LIGHTNING CAPITAL OF THE U.S.
According to lightning facts found on www.lynscan.com, LynScan, Inc., a lightning research firm, tells us that NASA no longer considers Florida the lightning capital of the world. Florida now ranks only as lightning capital of the U.S. The central African nation of Rwanda receives twice as much lightning as Florida (LynScan, Inc.) However, this quite impressive rank still warrants our utmost attention.
Living in the state ranking as the U.S. lightning leader, we must give our utmost attention to this phenomenon. For instance, a CNN.com weather story reports, "Thunderstorms produce more than a million lightning strikes a year." Focusing on the horrendous Florida wildfires of 1998, the same report also tells us the authorities at the time reported, "Ninety percent of the recent wildfires have been started by lightning." Moreover, the article states that "bolts from the sky kill an average of 10 people each year," reiterating the above statistics by the NOAA (CNN).

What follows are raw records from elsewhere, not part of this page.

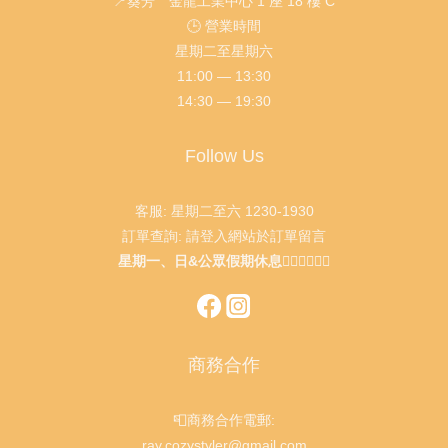
📍葵芳 金龍工業中心 1 座 18 樓 C
🕒 營業時間
星期二至星期六
11:00 — 13:30
14:30 — 19:30
Follow Us
客服: 星期二至六 1230-1930
訂單查詢: 請登入網站於訂單留言
星期一、日&公眾假期休息🙇🏻‍♂️🙇🏻‍♀️
商務合作
📮商務合作電郵:
ray.cozystyler@gmail.com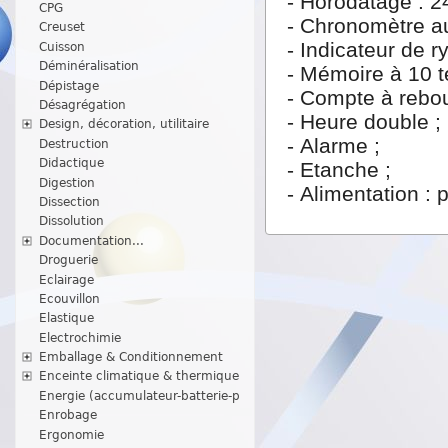
- Horodatage : 24
CPG
- Chronomètre a
Creuset
- Indicateur de 
Cuisson
Déminéralisation
- Mémoire à 10 
Dépistage
- Compte à rebou
Désagrégation
- Heure double ;
Design, décoration, utilitaire
- Alarme ;
Destruction
Didactique
- Etanche ;
Digestion
- Alimentation : 
Dissection
Dissolution
Documentation...
Droguerie
Eclairage
Ecouvillon
Elastique
Electrochimie
Emballage & Conditionnement
Enceinte climatique & thermique
Energie (accumulateur-batterie-p
Enrobage
Ergonomie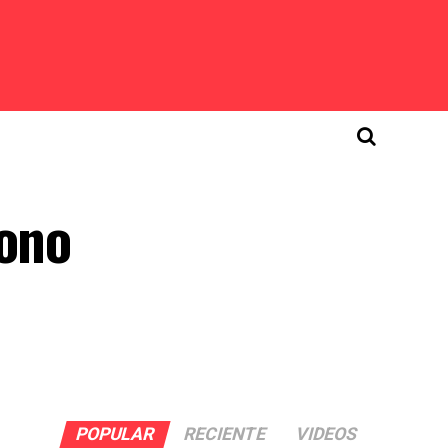
sono
POPULAR
RECIENTE
VIDEOS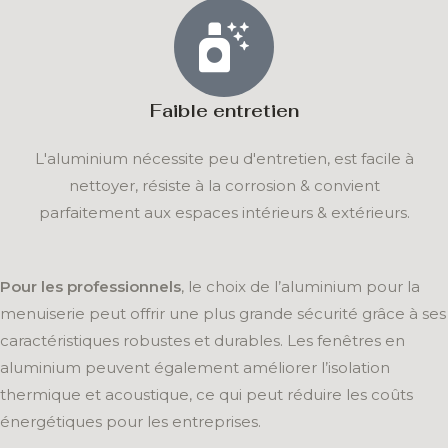
Faible entretien
L'aluminium nécessite peu d'entretien, est facile à
nettoyer, résiste à la corrosion & convient
parfaitement aux espaces intérieurs & extérieurs.
Pour les professionnels
, le choix de l’aluminium pour la
menuiserie peut offrir une plus grande sécurité grâce à ses
caractéristiques robustes et durables. Les fenêtres en
aluminium peuvent également améliorer l’isolation
thermique et acoustique, ce qui peut réduire les coûts
énergétiques pour les entreprises.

THE TOP LOCATIONS FOR A STRIKE
If you would personally like to find lightning, go golfing in Florida around four p.m. on a Sunday afternoon in July. According to NASA, "Most lightning casualties occur in the afternoon-two-thirds between noon and 4 p.m….Sunday has 24% more deaths than other days, followed by Wednesday. Lightning reports reach their peak in July" (NASA). The greatest numbers of deaths and injuries occur during the summer months because of the combination of lightning and outdoor activities. Many victims report having been walking in an open field, swimming, or holding metal objects like golf clubs, umbrellas, and fishing rods. However, you need not be holding an object to be struck by lightning (NASA).
Where. Most of us fall into the category of enjoying outdoor activities during the summer. Therefore, most of us fall into the category of being in a possible lightning strike zone when conditions are right. The six most common dangerous activities associated with lightning strikes, according to LynScan, Inc., are:
- Work or play in open fields.
- Boating, fishing, and swimming.
- Working on heavy farm or road equipment.
- Playing golf.
- Talking on the telephone.
Understand the dangers of lightning. When you hear thunder, you are in lighting strike range. Seek shelter.
THUNDERSTORMS AND LIGHTNING
Beginning in June and extending through the summer, lightning flashes dominate Florida weather.
Thunderstorm Ingredients. The National Weather Service still cannot forecast the location or time of the cloud conditions needed to produce lightning. However, the NWS is continually gaining a better understanding of the process that produces lightning. In information found on www.lightningsafety.noaa.gov, the NWS states, "A thunderstorm forms in air that has three components: moisture, instability, and … a cold front to cause the air to rise" (NWS). The storm may rise to heights of 35,000 to 60,000 feet. At these heights, temperatures are colder and ice forms in the higher parts of the cloud.
The NWS also provides an easy explanation of the thunderstorm development process. Ice in a cloud is a key element in the development of lightning. Various sizes of ice particles collide in the motions of the storm. These collisions then cause the electrical charges to separate. The positive charges move to the top of the storm, and the negative charges to the bottom. In addition, as the storm travels along, it gathers more positively charged particles from objects on the ground. This process causes positively charged particles to rise up taller objects such as trees, houses, poles, and even people. For instance, have you ever been in a storm and had your hair stand up? This is a warning sign. You are in the wrong place and may be a lightning target (NWS).
30-30 Rule. There are two easy methods that help to determine how far away the lightning is from you. One method, suggested by The National Lightning Safety Institute, at www.lightningsafety.com, is the 30-30 Rule. "Use the 30-30 rule where visibility is good and there is nothing obstructing your view of the thunderstorm. When you see lightning, count the time until you hear thunder. If that time is 30 seconds or less, seek shelter immediately. Also, the threat of lightning continues for much longer period than most people realize. Wait at least 30 minutes after the last lightning flash before leaving shelter. Don't be fooled by sunshine or blue sky" (NLSI)
Flash to Bang Method. David O. Stillings offers an alternative method of determining the distance between lightning and you. On his website www.lightningstalker.com, Stilling says, "Remember the Flash to Bang method to estimate lightning from your location - If you see lightning, count the number of seconds until you hear thunder. Divide the number of seconds by five (5) to get the distance the lightning is away from you. Example: If you see lightning and it takes 10 seconds before you hear the thunder, then the lightning is 2 miles away from you (10 divided by 5 = 2 miles)" (Stilling).